Daily Update 4.5
Week 8: Module 4: Date 3/19/13
What is more important than food to the body? Well, at least AS important? SLEEP!!! As you probably already know the crew is rowing 24 hours a day, in shifts of one, two and four hours. This leaves a schedule of sleep that leaves just one four hour block a day for uninterrupted sleep. This is very different than what most of us are accustomed to. Most of us sleep at night for around 8 hours and if we are lucky wake up feeling rested. Sleep is a highly studied subject although still not fully understood.
Sleep consists of five stages, 1-4 and REM (Rapid Eye Movement). This is an example of a typical night sleep for an average adult.
Stage 1 sleep is a very light sleep, from which we can be awakened easily. During this stage people often experience sudden muscle contractions, which are often preceded by the feeling of falling. In stage 2 our eye movement stops and our brain waves slow. In stage 3 extremely slow brain waves occur, intermingled with occasional smaller faster waves. Stage 4 consists almost entirely of slow waves and together with stage 3, this is called deep sleep. It is difficult to wake someone from this deep sleep. During these stages there is no muscle or eye movement. When you are woken from this stage you often feel groggy or disoriented. The final stage, REM, is characterized by rapid jerky eye movements in all directions. Our limbs become paralyzed, breathing is more rapid, irregular and shallow, our heart rate increases as does our blood pressure. It is during this stage that we have dreams.

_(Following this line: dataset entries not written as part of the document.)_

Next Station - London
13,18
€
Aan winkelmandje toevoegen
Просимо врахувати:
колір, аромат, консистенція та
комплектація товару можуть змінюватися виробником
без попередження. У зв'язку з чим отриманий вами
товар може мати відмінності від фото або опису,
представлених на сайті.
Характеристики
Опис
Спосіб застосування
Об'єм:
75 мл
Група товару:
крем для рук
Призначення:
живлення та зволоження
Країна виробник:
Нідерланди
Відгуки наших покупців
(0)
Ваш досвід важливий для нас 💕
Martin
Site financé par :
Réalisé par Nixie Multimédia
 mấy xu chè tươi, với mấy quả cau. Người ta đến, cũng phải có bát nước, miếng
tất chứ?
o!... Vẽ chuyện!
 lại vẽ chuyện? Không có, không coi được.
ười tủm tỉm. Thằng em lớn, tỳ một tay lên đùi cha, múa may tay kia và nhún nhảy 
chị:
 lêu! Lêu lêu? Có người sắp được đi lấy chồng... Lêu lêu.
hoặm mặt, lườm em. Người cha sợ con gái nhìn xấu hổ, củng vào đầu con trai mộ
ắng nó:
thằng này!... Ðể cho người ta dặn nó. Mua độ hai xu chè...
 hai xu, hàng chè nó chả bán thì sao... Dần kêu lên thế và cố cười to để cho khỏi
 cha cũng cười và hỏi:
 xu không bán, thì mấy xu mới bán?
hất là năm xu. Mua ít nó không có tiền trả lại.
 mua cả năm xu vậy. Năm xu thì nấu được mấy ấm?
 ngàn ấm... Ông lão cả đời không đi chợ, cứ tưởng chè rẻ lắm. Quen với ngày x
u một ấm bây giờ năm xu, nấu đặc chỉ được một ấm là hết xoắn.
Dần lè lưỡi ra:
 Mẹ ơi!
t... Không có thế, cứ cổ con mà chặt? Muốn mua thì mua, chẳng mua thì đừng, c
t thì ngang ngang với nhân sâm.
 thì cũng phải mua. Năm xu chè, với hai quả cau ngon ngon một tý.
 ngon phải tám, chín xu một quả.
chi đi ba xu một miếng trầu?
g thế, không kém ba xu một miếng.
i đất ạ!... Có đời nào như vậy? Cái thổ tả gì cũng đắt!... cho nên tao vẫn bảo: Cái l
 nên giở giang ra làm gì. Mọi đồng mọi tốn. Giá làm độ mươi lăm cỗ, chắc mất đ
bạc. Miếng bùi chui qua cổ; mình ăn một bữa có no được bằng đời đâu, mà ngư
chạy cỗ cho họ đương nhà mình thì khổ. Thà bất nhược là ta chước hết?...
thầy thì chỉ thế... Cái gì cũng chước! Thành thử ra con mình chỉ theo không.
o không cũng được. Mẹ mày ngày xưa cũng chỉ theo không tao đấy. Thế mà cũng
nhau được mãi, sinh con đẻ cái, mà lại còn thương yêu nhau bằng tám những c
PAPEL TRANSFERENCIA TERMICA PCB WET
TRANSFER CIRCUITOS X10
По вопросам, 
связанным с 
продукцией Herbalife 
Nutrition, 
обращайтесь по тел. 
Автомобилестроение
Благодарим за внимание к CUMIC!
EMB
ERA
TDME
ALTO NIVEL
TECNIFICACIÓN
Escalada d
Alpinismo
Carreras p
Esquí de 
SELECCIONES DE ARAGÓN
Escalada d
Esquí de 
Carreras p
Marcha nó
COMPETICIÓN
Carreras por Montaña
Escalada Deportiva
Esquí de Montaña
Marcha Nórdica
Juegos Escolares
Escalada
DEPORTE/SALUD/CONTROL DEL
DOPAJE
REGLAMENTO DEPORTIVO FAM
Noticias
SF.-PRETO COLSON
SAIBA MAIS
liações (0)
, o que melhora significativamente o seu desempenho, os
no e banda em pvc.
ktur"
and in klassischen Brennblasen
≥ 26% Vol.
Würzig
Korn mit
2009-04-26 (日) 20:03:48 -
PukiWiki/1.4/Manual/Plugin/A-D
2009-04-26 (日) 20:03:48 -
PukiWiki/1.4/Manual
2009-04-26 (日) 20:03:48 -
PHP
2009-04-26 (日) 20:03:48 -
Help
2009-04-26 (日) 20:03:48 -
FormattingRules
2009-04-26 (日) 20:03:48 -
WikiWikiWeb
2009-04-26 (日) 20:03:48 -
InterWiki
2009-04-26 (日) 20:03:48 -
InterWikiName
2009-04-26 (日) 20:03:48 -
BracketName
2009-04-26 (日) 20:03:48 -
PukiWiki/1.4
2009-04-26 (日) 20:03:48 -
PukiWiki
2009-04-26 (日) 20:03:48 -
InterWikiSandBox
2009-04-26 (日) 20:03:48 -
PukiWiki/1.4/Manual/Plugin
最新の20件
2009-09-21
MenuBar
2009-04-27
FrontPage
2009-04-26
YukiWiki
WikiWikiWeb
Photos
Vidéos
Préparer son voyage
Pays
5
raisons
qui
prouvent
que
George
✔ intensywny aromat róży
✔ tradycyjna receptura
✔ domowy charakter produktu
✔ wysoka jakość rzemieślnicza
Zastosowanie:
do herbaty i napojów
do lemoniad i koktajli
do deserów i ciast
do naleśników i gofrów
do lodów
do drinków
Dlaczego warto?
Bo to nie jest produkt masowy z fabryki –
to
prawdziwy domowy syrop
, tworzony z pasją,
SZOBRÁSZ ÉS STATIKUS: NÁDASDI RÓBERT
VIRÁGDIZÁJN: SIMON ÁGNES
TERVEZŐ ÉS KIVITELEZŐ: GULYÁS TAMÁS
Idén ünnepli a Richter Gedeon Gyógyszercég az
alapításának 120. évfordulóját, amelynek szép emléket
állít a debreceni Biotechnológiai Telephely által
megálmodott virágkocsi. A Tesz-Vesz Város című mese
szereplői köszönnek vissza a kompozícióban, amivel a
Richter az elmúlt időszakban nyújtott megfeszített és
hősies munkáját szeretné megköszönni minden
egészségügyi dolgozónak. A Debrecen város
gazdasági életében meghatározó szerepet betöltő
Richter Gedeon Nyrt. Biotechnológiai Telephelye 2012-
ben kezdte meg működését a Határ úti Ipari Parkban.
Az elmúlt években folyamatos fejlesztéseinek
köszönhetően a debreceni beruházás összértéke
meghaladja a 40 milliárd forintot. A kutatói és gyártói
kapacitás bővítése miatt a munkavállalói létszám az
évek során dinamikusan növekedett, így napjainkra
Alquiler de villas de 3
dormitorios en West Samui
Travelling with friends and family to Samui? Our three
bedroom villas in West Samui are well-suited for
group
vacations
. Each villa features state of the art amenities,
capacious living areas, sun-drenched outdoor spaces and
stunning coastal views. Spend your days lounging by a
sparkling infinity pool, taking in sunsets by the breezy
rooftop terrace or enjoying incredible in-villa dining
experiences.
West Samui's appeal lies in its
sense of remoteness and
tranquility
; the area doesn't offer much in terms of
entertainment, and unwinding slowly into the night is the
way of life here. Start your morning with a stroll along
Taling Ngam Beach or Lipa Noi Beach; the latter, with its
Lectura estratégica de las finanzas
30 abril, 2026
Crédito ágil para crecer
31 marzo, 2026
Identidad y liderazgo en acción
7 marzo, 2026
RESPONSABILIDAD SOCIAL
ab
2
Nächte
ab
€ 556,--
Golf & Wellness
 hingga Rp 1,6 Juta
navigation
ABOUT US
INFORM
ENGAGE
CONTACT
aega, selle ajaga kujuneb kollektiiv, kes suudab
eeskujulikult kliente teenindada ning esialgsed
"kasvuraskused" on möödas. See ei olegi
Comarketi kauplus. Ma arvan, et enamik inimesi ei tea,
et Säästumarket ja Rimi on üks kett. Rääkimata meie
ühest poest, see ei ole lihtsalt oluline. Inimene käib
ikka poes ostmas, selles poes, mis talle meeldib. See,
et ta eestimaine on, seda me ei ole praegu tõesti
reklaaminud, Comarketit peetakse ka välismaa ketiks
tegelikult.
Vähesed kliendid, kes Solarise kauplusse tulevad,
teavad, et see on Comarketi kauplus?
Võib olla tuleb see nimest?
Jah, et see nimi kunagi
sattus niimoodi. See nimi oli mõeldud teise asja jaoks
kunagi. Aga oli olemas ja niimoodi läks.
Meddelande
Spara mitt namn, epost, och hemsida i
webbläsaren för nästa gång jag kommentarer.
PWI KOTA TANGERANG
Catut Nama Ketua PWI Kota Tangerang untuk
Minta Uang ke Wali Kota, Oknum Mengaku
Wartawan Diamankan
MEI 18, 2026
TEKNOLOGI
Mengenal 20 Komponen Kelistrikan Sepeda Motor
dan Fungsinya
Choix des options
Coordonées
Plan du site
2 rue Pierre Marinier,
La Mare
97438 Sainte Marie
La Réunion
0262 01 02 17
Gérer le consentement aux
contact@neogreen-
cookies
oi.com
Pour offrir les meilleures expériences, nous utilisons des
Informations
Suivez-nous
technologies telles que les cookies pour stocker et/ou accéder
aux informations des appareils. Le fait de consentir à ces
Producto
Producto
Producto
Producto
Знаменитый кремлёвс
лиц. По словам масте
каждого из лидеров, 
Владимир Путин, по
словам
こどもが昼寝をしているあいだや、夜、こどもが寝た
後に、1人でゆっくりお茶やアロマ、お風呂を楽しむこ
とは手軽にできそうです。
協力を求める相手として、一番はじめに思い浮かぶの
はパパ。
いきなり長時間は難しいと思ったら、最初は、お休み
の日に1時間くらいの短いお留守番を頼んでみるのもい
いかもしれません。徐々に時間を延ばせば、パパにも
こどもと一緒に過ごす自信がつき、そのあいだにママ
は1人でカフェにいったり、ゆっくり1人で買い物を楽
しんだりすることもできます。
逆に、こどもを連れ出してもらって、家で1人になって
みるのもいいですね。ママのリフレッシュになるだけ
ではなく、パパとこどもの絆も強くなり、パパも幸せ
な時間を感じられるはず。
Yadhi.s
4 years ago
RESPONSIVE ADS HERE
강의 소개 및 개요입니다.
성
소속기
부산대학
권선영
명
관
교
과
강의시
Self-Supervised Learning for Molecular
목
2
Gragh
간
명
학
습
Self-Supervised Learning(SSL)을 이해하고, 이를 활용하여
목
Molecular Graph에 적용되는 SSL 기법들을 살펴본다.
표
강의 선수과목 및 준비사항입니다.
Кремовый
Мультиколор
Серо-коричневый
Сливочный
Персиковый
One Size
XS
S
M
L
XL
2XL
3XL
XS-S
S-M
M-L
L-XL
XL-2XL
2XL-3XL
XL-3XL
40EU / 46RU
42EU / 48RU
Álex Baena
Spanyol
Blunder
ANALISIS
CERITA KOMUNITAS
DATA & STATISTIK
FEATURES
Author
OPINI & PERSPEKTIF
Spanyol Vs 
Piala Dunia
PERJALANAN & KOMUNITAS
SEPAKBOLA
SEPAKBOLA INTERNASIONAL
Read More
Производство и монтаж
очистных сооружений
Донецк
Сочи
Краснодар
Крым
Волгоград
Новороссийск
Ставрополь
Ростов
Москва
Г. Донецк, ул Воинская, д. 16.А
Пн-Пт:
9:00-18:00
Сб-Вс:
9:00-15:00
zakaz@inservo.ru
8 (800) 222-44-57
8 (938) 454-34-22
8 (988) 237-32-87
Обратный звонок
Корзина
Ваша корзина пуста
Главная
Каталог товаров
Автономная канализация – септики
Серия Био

While many scientists have different ideas about these stages including REM most agree that going through all of these stages is an important part of sleep.
If you look back to the graph of the sleep cycles you can see that during an average night’s sleep you will go through 4-5 cycles. The later stages of sleep consist of mainly stage 2 and REM. Again, while the significance of this is yet to be fully understood, the importance is not. Tomorrow we will look at circadian rhythms and how they influence sleep.